> Record excerpts
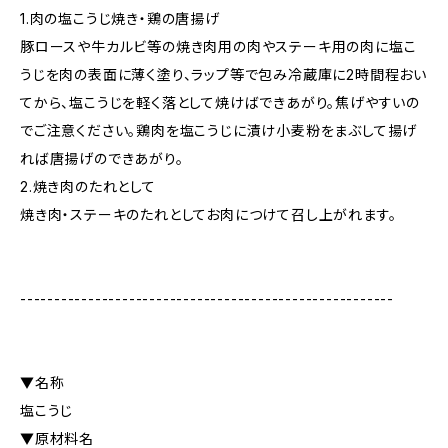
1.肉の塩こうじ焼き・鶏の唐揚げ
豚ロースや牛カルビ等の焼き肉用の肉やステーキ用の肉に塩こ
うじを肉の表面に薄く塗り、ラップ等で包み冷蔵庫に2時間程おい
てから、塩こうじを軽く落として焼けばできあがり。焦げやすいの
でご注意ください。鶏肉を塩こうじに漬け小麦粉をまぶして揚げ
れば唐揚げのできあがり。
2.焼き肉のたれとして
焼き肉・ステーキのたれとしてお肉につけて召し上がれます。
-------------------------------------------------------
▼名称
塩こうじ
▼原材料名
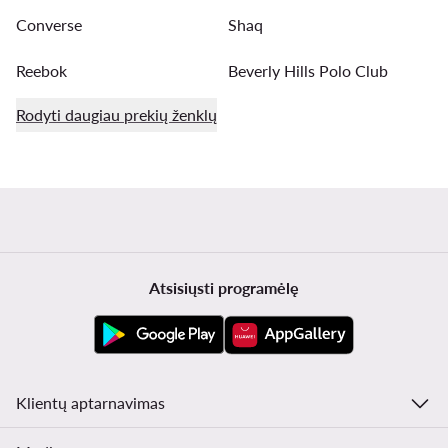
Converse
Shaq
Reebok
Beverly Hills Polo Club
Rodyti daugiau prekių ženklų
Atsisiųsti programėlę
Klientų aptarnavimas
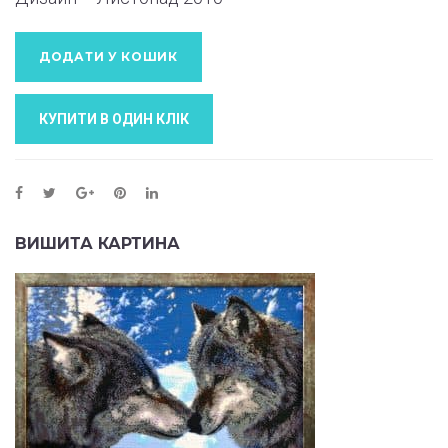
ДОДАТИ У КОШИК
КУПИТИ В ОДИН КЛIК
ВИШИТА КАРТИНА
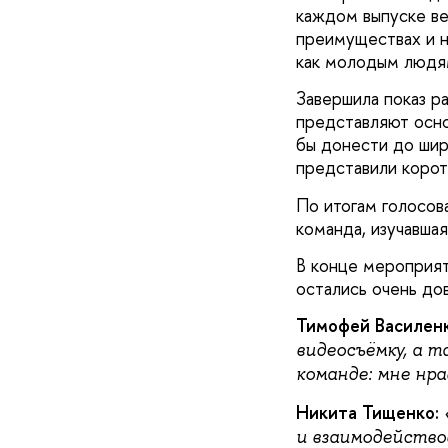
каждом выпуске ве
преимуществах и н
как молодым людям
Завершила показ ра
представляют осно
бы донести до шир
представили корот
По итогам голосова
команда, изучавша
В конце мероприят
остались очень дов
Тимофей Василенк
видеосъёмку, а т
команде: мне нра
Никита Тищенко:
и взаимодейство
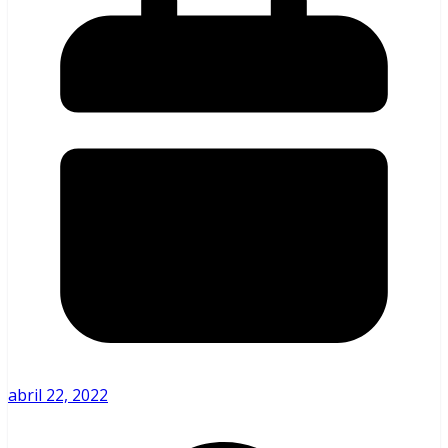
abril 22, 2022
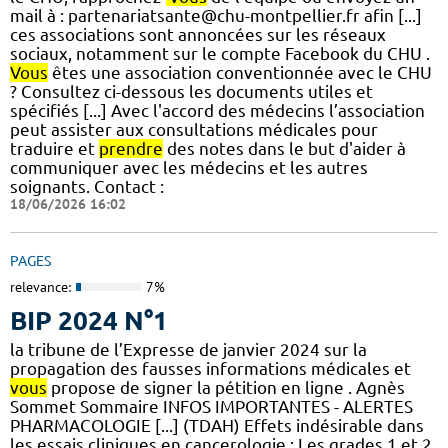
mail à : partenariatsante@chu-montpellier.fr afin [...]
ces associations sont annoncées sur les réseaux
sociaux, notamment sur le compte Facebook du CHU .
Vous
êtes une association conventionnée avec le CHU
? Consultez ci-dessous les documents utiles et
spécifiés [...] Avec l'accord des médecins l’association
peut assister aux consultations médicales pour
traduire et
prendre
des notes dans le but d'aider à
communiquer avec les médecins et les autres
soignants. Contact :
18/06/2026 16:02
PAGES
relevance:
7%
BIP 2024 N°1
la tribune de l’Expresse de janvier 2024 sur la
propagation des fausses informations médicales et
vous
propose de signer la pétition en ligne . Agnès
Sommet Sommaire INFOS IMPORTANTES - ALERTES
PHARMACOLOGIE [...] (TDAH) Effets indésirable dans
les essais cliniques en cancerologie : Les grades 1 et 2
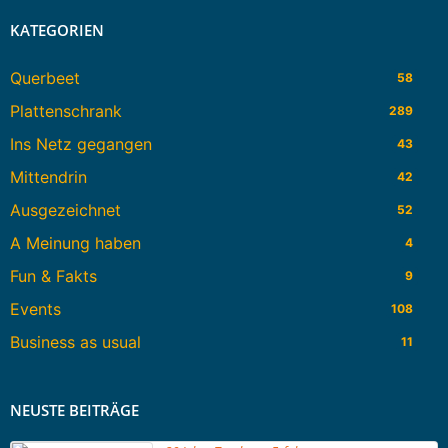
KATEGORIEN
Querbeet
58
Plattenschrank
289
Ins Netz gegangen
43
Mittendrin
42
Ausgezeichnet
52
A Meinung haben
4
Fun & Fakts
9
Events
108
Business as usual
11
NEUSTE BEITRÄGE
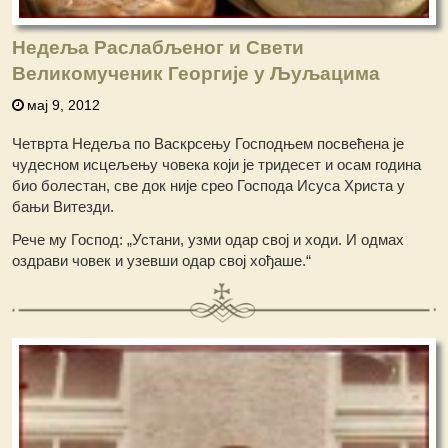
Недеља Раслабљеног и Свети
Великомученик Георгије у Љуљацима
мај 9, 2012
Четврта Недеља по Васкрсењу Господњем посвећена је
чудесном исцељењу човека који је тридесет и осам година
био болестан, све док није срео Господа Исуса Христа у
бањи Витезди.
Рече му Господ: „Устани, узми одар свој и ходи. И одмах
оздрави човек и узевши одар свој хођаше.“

> Exercise goal
Wherever the string "médicales" appears in the entries, copy that line.

> Completed task
peut assister aux consultations médicales pour
propagation des fausses informations médicales et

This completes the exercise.